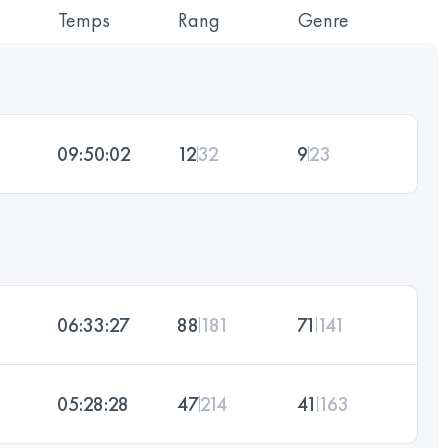
Temps
Rang
Genre
09:50:02
12
32
9
23
06:33:27
88
181
71
141
05:28:28
47
214
41
163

* * * *

TASK BRIEF:
Every entry should come back exactly as written, only without images.

WRITTEN ANSWER:
Temps
Rang
Genre
09:50:02
12
32
9
23
06:33:27
88
181
71
141
05:28:28
47
214
41
163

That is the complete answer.